### [WORK TO COMPLETE]
Each line of the listing below should come back exactly as it is.

>>>

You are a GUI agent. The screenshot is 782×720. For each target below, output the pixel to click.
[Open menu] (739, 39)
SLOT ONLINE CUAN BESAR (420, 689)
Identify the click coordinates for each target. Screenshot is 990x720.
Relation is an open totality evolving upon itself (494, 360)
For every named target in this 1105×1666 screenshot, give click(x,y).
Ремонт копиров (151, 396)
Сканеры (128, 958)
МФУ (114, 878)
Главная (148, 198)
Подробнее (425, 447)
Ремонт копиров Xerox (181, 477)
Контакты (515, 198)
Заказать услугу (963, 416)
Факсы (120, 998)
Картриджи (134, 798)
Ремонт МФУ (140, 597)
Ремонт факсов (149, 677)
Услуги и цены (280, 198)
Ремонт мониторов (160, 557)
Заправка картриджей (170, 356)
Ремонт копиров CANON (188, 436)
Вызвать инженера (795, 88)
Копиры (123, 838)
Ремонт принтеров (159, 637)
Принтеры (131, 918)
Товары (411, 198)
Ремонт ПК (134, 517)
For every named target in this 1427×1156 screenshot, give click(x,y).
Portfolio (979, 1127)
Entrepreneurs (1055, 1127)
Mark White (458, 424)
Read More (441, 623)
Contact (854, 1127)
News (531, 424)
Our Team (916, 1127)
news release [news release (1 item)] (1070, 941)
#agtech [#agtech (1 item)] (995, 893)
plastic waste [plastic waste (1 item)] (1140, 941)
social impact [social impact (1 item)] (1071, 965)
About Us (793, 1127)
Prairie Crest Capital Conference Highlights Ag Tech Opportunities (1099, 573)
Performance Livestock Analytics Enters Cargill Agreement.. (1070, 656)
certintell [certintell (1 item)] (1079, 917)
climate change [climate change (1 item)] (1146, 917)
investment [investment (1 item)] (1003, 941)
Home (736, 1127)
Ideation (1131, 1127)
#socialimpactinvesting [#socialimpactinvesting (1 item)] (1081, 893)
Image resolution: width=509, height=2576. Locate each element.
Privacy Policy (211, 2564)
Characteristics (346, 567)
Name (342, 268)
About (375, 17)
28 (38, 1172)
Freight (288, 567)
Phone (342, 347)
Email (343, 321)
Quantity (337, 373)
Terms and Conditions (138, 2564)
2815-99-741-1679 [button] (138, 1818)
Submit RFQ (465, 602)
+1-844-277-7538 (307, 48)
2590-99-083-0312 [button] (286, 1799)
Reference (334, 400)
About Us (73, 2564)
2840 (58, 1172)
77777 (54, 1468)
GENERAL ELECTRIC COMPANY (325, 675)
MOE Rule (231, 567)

<<<

### [EXERCISE OUTPUT]
You are a GUI agent. The screenshot is 782×720. For each target below, output the pixel to click.
[Open menu] (739, 39)
SLOT ONLINE CUAN BESAR (420, 689)
Identify the click coordinates for each target. Screenshot is 990x720.
Relation is an open totality evolving upon itself (494, 360)
For every named target in this 1105×1666 screenshot, give click(x,y).
Ремонт копиров (151, 396)
Сканеры (128, 958)
МФУ (114, 878)
Главная (148, 198)
Подробнее (425, 447)
Ремонт копиров Xerox (181, 477)
Контакты (515, 198)
Заказать услугу (963, 416)
Факсы (120, 998)
Картриджи (134, 798)
Ремонт МФУ (140, 597)
Ремонт факсов (149, 677)
Услуги и цены (280, 198)
Ремонт мониторов (160, 557)
Заправка картриджей (170, 356)
Ремонт копиров CANON (188, 436)
Вызвать инженера (795, 88)
Копиры (123, 838)
Ремонт принтеров (159, 637)
Принтеры (131, 918)
Товары (411, 198)
Ремонт ПК (134, 517)
For every named target in this 1427×1156 screenshot, give click(x,y).
Portfolio (979, 1127)
Entrepreneurs (1055, 1127)
Mark White (458, 424)
Read More (441, 623)
Contact (854, 1127)
News (531, 424)
Our Team (916, 1127)
news release [news release (1 item)] (1070, 941)
#agtech [#agtech (1 item)] (995, 893)
plastic waste [plastic waste (1 item)] (1140, 941)
social impact [social impact (1 item)] (1071, 965)
About Us (793, 1127)
Prairie Crest Capital Conference Highlights Ag Tech Opportunities (1099, 573)
Performance Livestock Analytics Enters Cargill Agreement.. (1070, 656)
certintell [certintell (1 item)] (1079, 917)
climate change [climate change (1 item)] (1146, 917)
investment [investment (1 item)] (1003, 941)
Home (736, 1127)
Ideation (1131, 1127)
#socialimpactinvesting [#socialimpactinvesting (1 item)] (1081, 893)
Image resolution: width=509, height=2576. Locate each element.
Privacy Policy (211, 2564)
Characteristics (346, 567)
Name (342, 268)
About (375, 17)
28 (38, 1172)
Freight (288, 567)
Phone (342, 347)
Email (343, 321)
Quantity (337, 373)
Terms and Conditions (138, 2564)
2815-99-741-1679 [button] (138, 1818)
Submit RFQ (465, 602)
+1-844-277-7538 (307, 48)
2590-99-083-0312 [button] (286, 1799)
Reference (334, 400)
About Us (73, 2564)
2840 (58, 1172)
77777 (54, 1468)
GENERAL ELECTRIC COMPANY (325, 675)
MOE Rule (231, 567)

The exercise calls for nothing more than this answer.